Gli agenti indagati per le violenze al carcere di Biella hanno “operato sì impropriamente nell’adozione di misure di rigore complessivamente eccessive e illegittime (fra cui, appunto, l’apposizione del nastro agli arti inferiori), ma non in un gratuito contesto ‘torturante‘”. Per questo non dovrebbero rispondere del reato di tortura, ma piuttosto di lesioni, percosse e abuso di autorità. Con queste motivazioni il Tribunale del Riesame di Torino ha revocato le misure interdittive – sospensioni dal servizio dai 6 ai 12 mesi – che lo scorso 22 marzo avevano colpito 23 agenti di Polizia penitenziaria in servizio presso il carcere di via dei Tigli, accusati di “violenze fisiche e psicologiche” (ricondotte dai pm al reato di tortura) nei confronti di tre detenuti. Con una postilla: i reati così derubricati dovrebbero ricevere “un trattamento sanzionatorio più severo dell’attuale e comunque tale da consentire l’irrogazione per i responsabili non solo di sanzioni disciplinari, ma anche dell’applicazione di misure cautelari”.

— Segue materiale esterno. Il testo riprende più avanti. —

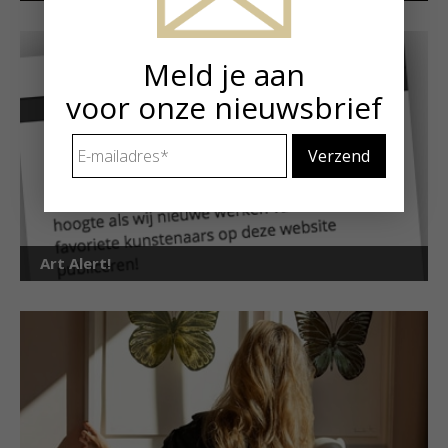
Meld je aan
voor onze nieuwsbrief
E-
mailadres
*
Art Alert!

Il 10 febbraio su richiesta dei pm Maria Angela Camelio e Sarah Cacciaguerra era finito ai domiciliari il vicecomandante della polizia penitenziaria, già trasferito al Pagliarelli di Palermo in seguito a un procedimento disciplinare. Era stato lui con un esposto a dare abbrivio all’inchiesta che ora lo vede tra gli indagati. Nelle 17 pagine depositate martedì, il giudice Stefano Vitelli ripercorre i fatti e il contesto in cui sarebbero maturati. Agli agenti, difesi tra gli altri dagli avvocati Sergio Gronda, Antonio Mencobello e Manuela Piras, viene contestato l’utilizzo di “mezzi impropri, eccessivi e per certi aspetti inutilmente violenti”: “schiaffi e calci” a un detenuto albanese sospettato di spacciare in carcere, che sarebbe rimasto “legato per più di due ore con del nastro adesivo alle spalle, ginocchia e gambe”, percosse a un detenuto georgiano “al quale venivano pure tolti i pantaloni”, ma anche un vero e proprio pestaggio ai danni di un recluso che doveva essere trasferito a Ivrea, circondato da agenti “armati di manganelli” anche con “una finalità di congedo punitivo/violento”.

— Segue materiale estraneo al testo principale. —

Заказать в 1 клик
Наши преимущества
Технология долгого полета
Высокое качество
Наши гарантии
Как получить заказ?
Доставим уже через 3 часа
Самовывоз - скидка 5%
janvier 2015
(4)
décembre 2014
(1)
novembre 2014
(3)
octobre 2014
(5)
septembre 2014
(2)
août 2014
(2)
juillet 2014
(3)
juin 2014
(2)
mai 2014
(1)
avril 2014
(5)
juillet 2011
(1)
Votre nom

Quanto al vicecomandante, secondo il suo superiore usava “il polso duro” ed era avvezzo a “metodi anacronistici, come collocare un detenuto nella cella nuovi giunti e farlo aspettare due ore” o “denudare i detenuti per controllarli”. Misure in parte documentate dai filmati delle telecamere di videosorveglianza interna e definite “arbitrarie” dal Riesame. Si tratta però di violenze fisiche che non presentano la “spiccata gravità complessiva delle condotte tipiche di tortura” né rientrano nella definizione di “trattamento inumano e degradante”, ma che comunque integrano “un reato grave come l’abuso di autorità”.

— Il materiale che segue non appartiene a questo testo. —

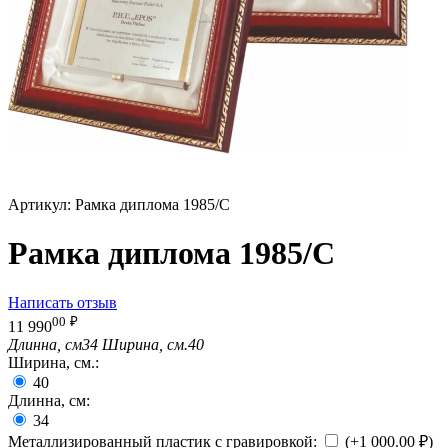
Артикул:
Рамка диплома 1985/С
Рамка диплома 1985/С
Написать отзыв
00
₽
11 990
Длинна, см
34
Ширина, см.
40
Ширина, см.:
40
Длинна, см:
34
Металлизированный пластик с гравировкой:
(+
1 000.00
₽
)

In particolare il giudice prende a riferimento la prassi di immobilizzare le gambe di un detenuto già ammanettato: nel caso di specie manca il “contesto oggettivamente e soggettivamente teso ad umiliare la persona offesa, a deriderla per una situazione che obiettivamente la mortifica ad un livello di res”, come invece richiede l’articolo 613-bis del codice penale. Negli episodi contestati infatti gli agenti avrebbero agito per placare e contenere detenuti agitati e minacciosi e avrebbero prontamente chiamato il medico per consultarsi e chiedere aiuto. Per il delitto di tortura, poi, non basta “un unico episodio di pestaggio”, ma occorre dimostrare una “pluralità di condotte violente gravi” in grado di procurare significative sofferenze fisiche e psicologiche alla vittima. In sintesi, rileva il giudice, al “rigoroso meccanismo sanzionatorio” (con pene dai 5 ai 12 anni di carcere) previsto dall’articolo 613-bis fanno da contrappunto difficoltà “nell’esatta interpretazione degli elementi costitutivi del reato”. Proprio questa incertezza renderebbe difficile contestarlo agli “uomini in divisa”.